Copy each of the records exactly.

___ RECORD EXTRACTS

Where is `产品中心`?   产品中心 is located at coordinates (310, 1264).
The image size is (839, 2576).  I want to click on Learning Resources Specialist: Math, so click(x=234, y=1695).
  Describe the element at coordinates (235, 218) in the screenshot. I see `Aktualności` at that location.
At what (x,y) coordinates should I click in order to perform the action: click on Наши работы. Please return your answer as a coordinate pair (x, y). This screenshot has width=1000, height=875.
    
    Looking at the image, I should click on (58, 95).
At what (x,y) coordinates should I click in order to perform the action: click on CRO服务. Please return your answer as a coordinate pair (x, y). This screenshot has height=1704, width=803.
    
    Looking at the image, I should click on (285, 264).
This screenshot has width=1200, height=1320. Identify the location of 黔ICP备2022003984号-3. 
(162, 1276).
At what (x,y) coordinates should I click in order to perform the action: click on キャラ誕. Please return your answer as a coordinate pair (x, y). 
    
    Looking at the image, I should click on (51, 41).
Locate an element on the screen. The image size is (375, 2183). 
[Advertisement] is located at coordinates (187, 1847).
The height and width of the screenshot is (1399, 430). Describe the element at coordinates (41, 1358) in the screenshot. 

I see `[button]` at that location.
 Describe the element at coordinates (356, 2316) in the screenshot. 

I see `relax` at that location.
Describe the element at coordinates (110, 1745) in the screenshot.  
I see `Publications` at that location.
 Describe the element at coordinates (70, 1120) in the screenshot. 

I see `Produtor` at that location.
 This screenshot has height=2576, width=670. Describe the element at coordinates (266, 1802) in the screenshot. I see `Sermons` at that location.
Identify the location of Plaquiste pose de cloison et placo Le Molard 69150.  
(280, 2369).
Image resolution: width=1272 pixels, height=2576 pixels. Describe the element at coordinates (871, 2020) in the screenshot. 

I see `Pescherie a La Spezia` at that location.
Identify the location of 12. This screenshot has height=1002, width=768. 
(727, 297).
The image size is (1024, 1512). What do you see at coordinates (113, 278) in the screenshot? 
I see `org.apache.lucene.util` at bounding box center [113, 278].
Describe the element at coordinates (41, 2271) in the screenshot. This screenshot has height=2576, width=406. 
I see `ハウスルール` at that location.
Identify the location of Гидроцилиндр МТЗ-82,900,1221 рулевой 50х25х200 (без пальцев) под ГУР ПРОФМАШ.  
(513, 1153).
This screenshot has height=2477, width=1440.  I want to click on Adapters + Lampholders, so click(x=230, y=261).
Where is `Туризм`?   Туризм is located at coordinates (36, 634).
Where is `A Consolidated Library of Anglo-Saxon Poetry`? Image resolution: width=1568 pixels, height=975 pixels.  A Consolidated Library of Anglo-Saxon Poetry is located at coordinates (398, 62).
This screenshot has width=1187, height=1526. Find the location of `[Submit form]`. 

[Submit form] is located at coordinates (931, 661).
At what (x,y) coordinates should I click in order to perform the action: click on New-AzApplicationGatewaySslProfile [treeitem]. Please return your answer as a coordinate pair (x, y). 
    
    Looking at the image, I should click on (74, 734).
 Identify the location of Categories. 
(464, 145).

______

YOUR SOLUTION:
Where is `产品中心`?   产品中心 is located at coordinates (310, 1264).
The image size is (839, 2576).  I want to click on Learning Resources Specialist: Math, so click(x=234, y=1695).
  Describe the element at coordinates (235, 218) in the screenshot. I see `Aktualności` at that location.
At what (x,y) coordinates should I click in order to perform the action: click on Наши работы. Please return your answer as a coordinate pair (x, y). This screenshot has width=1000, height=875.
    
    Looking at the image, I should click on (58, 95).
At what (x,y) coordinates should I click in order to perform the action: click on CRO服务. Please return your answer as a coordinate pair (x, y). This screenshot has height=1704, width=803.
    
    Looking at the image, I should click on (285, 264).
This screenshot has width=1200, height=1320. Identify the location of 黔ICP备2022003984号-3. 
(162, 1276).
At what (x,y) coordinates should I click in order to perform the action: click on キャラ誕. Please return your answer as a coordinate pair (x, y). 
    
    Looking at the image, I should click on (51, 41).
Locate an element on the screen. The image size is (375, 2183). 
[Advertisement] is located at coordinates (187, 1847).
The height and width of the screenshot is (1399, 430). Describe the element at coordinates (41, 1358) in the screenshot. 

I see `[button]` at that location.
 Describe the element at coordinates (356, 2316) in the screenshot. 

I see `relax` at that location.
Describe the element at coordinates (110, 1745) in the screenshot.  
I see `Publications` at that location.
 Describe the element at coordinates (70, 1120) in the screenshot. 

I see `Produtor` at that location.
 This screenshot has height=2576, width=670. Describe the element at coordinates (266, 1802) in the screenshot. I see `Sermons` at that location.
Identify the location of Plaquiste pose de cloison et placo Le Molard 69150.  
(280, 2369).
Image resolution: width=1272 pixels, height=2576 pixels. Describe the element at coordinates (871, 2020) in the screenshot. 

I see `Pescherie a La Spezia` at that location.
Identify the location of 12. This screenshot has height=1002, width=768. 
(727, 297).
The image size is (1024, 1512). What do you see at coordinates (113, 278) in the screenshot? 
I see `org.apache.lucene.util` at bounding box center [113, 278].
Describe the element at coordinates (41, 2271) in the screenshot. This screenshot has height=2576, width=406. 
I see `ハウスルール` at that location.
Identify the location of Гидроцилиндр МТЗ-82,900,1221 рулевой 50х25х200 (без пальцев) под ГУР ПРОФМАШ.  
(513, 1153).
This screenshot has height=2477, width=1440.  I want to click on Adapters + Lampholders, so click(x=230, y=261).
Where is `Туризм`?   Туризм is located at coordinates (36, 634).
Where is `A Consolidated Library of Anglo-Saxon Poetry`? Image resolution: width=1568 pixels, height=975 pixels.  A Consolidated Library of Anglo-Saxon Poetry is located at coordinates (398, 62).
This screenshot has width=1187, height=1526. Find the location of `[Submit form]`. 

[Submit form] is located at coordinates (931, 661).
At what (x,y) coordinates should I click in order to perform the action: click on New-AzApplicationGatewaySslProfile [treeitem]. Please return your answer as a coordinate pair (x, y). 
    
    Looking at the image, I should click on (74, 734).
 Identify the location of Categories. 
(464, 145).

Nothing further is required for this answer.